But there is wondrous symmetry and news in today’s scripture: as death came by a “human being” so life comes to us by a “human being”, the “last Adam” from heaven. As God took on our full humanity in becoming our representative, He exhausted the sentence of death so that He might give us life. In the midst of Christological controversy in the early centuries, Cyril of Alexander beautifully described the believer’s union with the incarnate God, Jesus:

For being from above and from heaven, and God by nature and Emmanuel, and having received our likeness, and become a second Adam, how shall He not richly make them partakers of His Own Life, who desire to partake of the intimate union effected with Him by faith? For by the mystic blessing we have become embodied into Him, for we have been made partakers of Him by the Spirit.

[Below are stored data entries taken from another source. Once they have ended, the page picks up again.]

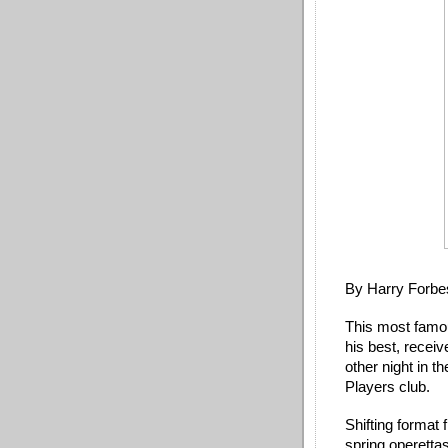
By Harry Forbe
This most famou
his best, recei
other night in 
Players club. 
Shifting format
spring operettas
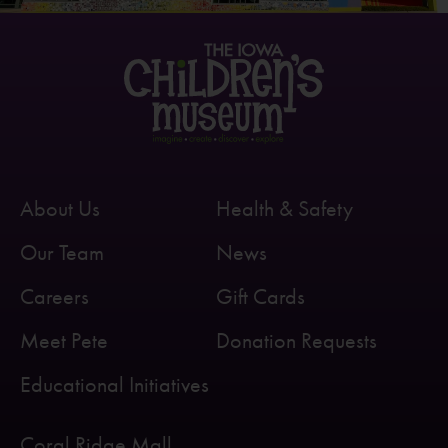
About Us
Health & Safety
Our Team
News
Careers
Gift Cards
Meet Pete
Donation Requests
Educational Initiatives
Coral Ridge Mall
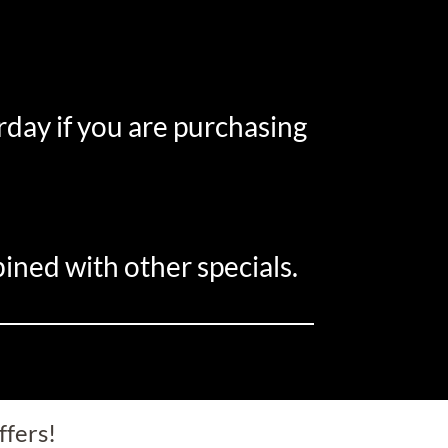
rday if you are purchasing
ined with other specials.
ffers!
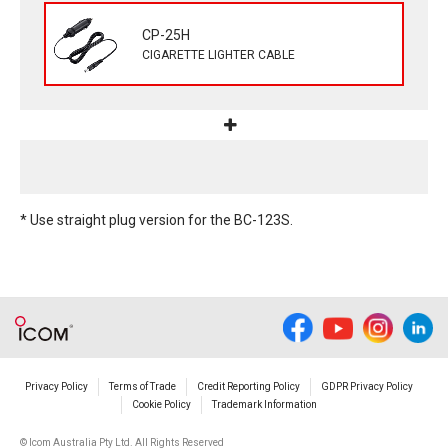
CP-25H
CIGARETTE LIGHTER CABLE
* Use straight plug version for the BC-123S.
Privacy Policy
Terms of Trade
Credit Reporting Policy
GDPR Privacy Policy
Cookie Policy
Trademark Information
© Icom Australia Pty Ltd. All Rights Reserved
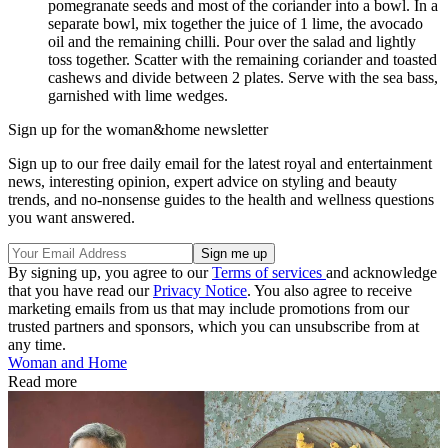
pomegranate seeds and most of the coriander into a bowl. In a
separate bowl, mix together the juice of 1 lime, the avocado
oil and the remaining chilli. Pour over the salad and lightly
toss together. Scatter with the remaining coriander and toasted
cashews and divide between 2 plates. Serve with the sea bass,
garnished with lime wedges.
Sign up for the woman&home newsletter
Sign up to our free daily email for the latest royal and entertainment
news, interesting opinion, expert advice on styling and beauty
trends, and no-nonsense guides to the health and wellness questions
you want answered.
By signing up, you agree to our
Terms of services
and acknowledge
that you have read our
Privacy Notice
. You also agree to receive
marketing emails from us that may include promotions from our
trusted partners and sponsors, which you can unsubscribe from at
any time.
Woman and Home
Read more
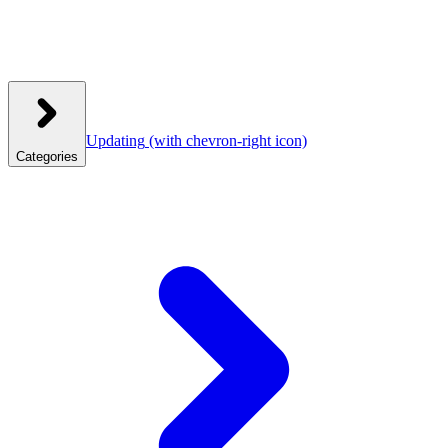
Updating
(with chevron-right icon)
Categories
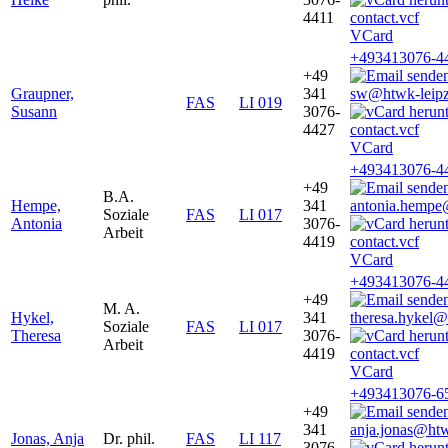
4411
VCard
+493413076-4
+49
Graupner,
341
sw@htwk-leipz
FAS
LI 019
Susann
3076-
4427
VCard
+493413076-4
+49
B.A.
Hempe,
341
antonia.hempe
Soziale
FAS
LI 017
Antonia
3076-
Arbeit
4419
VCard
+493413076-4
+49
M. A.
Hykel,
341
theresa.hykel@
Soziale
FAS
LI 017
Theresa
3076-
Arbeit
4419
VCard
+493413076-6
+49
341
anja.jonas@htw
Jonas, Anja
Dr. phil.
FAS
LI 117
3076-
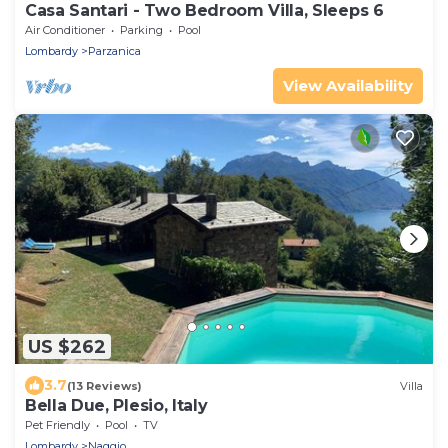
Casa Santari - Two Bedroom Villa, Sleeps 6
Air Conditioner
Parking
Pool
Lombardy
Parzanica
View Availability
US $262
3.7
(13 Reviews)
Villa
Bella Due, Plesio, Italy
Pet Friendly
Pool
TV
Lombardy
Naggio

(Cyril of Alexander, quoted by Herbert Edward Ryle, The Cambridge Bible for Schools and Colleges)

Although Jesus was the eternal, only begotten Son of God, He became Human for us, so that He might take on our death and give us eternal life. He made Himself “a man of suffering and acquainted with infirmity” (Isaiah 53:3) so that He might impart His life to us. Through Jesus’ suffering we are made branches of the Vine (John 15:5), partakers of the divine nature (2 Peter 1:4); by His resurrection, we are assured of our own. “We were and are bound up in Him and in what became of Him. We were implicated in what happened to Jesus, so much so that our identity, our existence, our past, present, our relationship with God and with one another and with creation were all fundamentally ordered in this one man.” (C. Baxter Kruger, Jesus and the Undoing of Adam)

This past year has been difficult for so many. But we know that enthroned at God’s right hand is the One who with nail-spiked hands will wipe away every tear.

WORSHIP

Think back over the past 24 hours and note when you experienced a “high” and a “low”. Share with God how the humanity of Jesus might speak to you in what you experienced.

“God is not a grasping, self-centered being. He is most truly known through the One whose equality with God found expression in his pouring himself out in sacrificial love by taking the lowest place, the role of a slave, and whose love for his human creatures found consummate expression in his death on the cross.”